[Orca-dev] [PATCH] r528/data_gatherers/winallator/SourceFile.pm-patch-with-r528.txt
David Michaels
dragon at raytheon.com
Mon Apr 10 09:54:07 PDT 2006
Patched by: Dave "Dragon" Michaels <dragon at raytheon.com> Jan-Apr 2006
Andy Fox July 2002
Review by: Vicky P. Retzke <vpretzke at overnite.com>
* r528/data_gatherers/winallator/SourceFile.pm-patch-with-r528.txt
- This file replaces SourceFile.pm-patch-with-r520.txt and older
- the patch-with-r520.txt patch doesn't work on r528
- confirmed to work on r528 by Vicky P. Retzke
- Using the 520 patch, the following error will be encountered:
./bin/orca: warning: cannot find date 'timestamp' in
'/users/nrgo600/var/worca/winallator/testdir/winallator_2006040416.tsv'.
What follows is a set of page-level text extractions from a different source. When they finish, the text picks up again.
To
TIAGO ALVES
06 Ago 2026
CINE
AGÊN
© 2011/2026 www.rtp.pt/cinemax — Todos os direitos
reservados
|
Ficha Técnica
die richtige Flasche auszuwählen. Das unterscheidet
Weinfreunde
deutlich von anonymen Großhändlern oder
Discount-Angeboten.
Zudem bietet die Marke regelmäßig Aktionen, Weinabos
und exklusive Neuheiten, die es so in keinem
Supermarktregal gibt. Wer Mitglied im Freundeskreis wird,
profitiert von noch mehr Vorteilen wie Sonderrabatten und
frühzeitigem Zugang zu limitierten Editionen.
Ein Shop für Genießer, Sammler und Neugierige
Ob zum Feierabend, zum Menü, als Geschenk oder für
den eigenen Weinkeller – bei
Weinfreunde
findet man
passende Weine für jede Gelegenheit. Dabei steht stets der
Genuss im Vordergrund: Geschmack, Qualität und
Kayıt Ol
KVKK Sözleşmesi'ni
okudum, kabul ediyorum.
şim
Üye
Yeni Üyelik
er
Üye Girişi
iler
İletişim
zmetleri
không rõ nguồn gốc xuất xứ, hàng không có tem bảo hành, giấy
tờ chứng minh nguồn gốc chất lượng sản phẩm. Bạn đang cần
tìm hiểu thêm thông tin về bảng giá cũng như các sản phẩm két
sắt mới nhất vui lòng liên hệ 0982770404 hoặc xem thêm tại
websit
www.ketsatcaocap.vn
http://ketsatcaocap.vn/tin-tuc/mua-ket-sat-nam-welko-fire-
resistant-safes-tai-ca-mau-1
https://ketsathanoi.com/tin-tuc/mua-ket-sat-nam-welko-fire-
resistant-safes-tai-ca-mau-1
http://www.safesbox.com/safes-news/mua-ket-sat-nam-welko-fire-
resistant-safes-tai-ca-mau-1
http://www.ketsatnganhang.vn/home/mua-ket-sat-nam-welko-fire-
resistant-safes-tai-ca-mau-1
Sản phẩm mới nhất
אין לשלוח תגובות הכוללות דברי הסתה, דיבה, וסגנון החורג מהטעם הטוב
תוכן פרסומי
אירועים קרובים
- New patch introduces many additional changes:
o Windows-specific data cleanup is only run on Windows(perfmon)
data files (identified by "PDH" in first column). This allows
for one orca installation to handle both Unix and Windows files
safely
o Removed ambiguity and added comments describing Windows data
cleanup
process
o Tolerates Windows EOL(^M) without dos2unix'ing original data file
o Added verbosity support, removed extraneous prints
o If Windows data file, Convert Windows integers to floats
o If Windows data file, Convert Windows blank fields (" ") to 0.0
o If Windows data file, convert timestamp accordingly
Note: Around line 1060 is a weird while/subst construct. It works, but
it's stupid (no idea what I was smoking that day). I have a fix, but
it's untested, so I'm leaving stupidity in place. I just happened to
notice it while writing the above change log.
*** SourceFile.pm Sun Nov 27 22:48:49 2005
--- Winallated-SourceFile.pm Wed Jan 11 11:35:16 2006
***************
*** 66,71 ****
--- 66,77 ----
my %my_rrd_list_cache;
my %choose_data_sub_cache;
+ # boolean to distinguish Windows logfiles
+ # from Unix ones. Windows logfiles require
+ # special processing.
+ use Time::Local;
+ my $is_windows = 0;
+
# Use a blessed reference to an array as the storage for this class.
# Since this class is a subclass of Orca::DataFile, append to the
# end of the Orca::DataFile array the values needed by this class
***************
*** 172,178 ****
--- 178,250 ----
chomp($line);
if ($line) {
$self->[I_FIRST_LINE] = 1;
+
+ # Windows logfile parsing
+ # - Dave "Dragon" Michaels, Tue Jan 10 13:40:51 2006
+ # - Andy Fox, 2jul2002
+ # if this is a Windows/perfmon file, it needs to be orcafied
+ # The first line of a Windows/perfmon file has
+ # "(PDH-{blah}) ({time-blah}(blah)"
+ # in the first field. (including the quotes!)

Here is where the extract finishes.